Which lines below include "مناسب"? Copy them all.
[Entries shown — start]
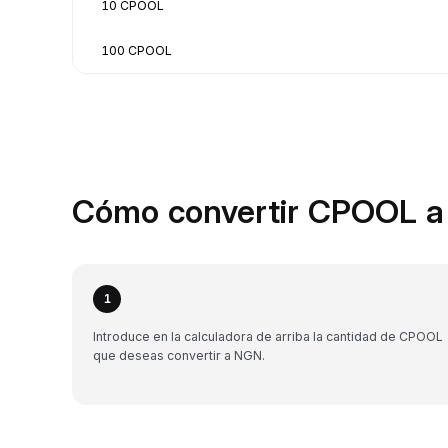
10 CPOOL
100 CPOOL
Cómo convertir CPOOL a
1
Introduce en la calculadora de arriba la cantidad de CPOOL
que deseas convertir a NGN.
[Entries shown — finish]
[Entries shown — start]
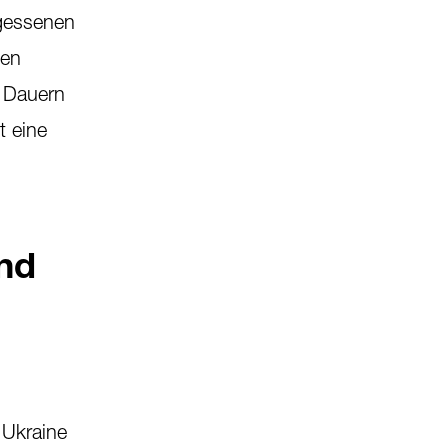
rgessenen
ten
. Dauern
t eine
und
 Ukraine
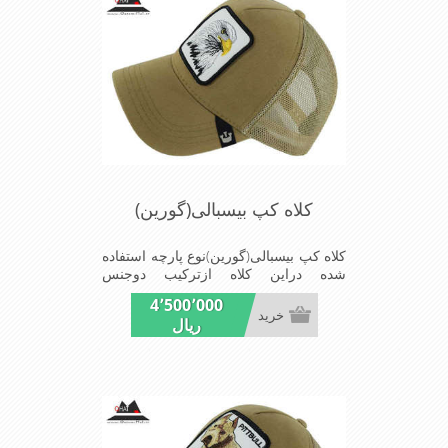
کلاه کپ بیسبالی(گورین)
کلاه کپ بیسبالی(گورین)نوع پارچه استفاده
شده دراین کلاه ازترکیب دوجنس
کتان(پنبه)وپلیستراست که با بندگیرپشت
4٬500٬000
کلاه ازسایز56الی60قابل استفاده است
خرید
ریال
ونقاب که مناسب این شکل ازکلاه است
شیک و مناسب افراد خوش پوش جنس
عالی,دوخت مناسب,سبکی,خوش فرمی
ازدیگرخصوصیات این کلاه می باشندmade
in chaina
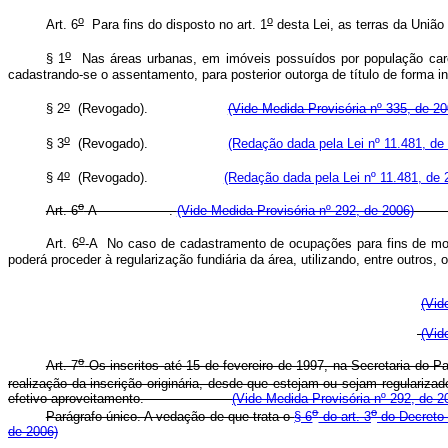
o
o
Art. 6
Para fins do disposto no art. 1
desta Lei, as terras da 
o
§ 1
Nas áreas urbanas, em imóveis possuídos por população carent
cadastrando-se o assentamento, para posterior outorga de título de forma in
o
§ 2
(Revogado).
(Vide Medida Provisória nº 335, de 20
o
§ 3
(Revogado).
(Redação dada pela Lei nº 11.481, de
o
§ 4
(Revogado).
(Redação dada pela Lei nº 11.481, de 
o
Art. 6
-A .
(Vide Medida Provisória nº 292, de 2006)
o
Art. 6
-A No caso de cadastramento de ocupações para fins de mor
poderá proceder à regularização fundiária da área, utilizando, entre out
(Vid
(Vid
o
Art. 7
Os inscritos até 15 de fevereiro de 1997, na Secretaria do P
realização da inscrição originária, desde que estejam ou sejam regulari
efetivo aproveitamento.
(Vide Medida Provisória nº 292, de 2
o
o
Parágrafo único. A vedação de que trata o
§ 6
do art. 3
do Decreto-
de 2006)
[Entries shown — finish]
* [Answer to this exercise]:
ونقاب که مناسب این شکل ازکلاه است
شیک و مناسب افراد خوش پوش جنس
عالی,دوخت مناسب,سبکی,خوش فرمی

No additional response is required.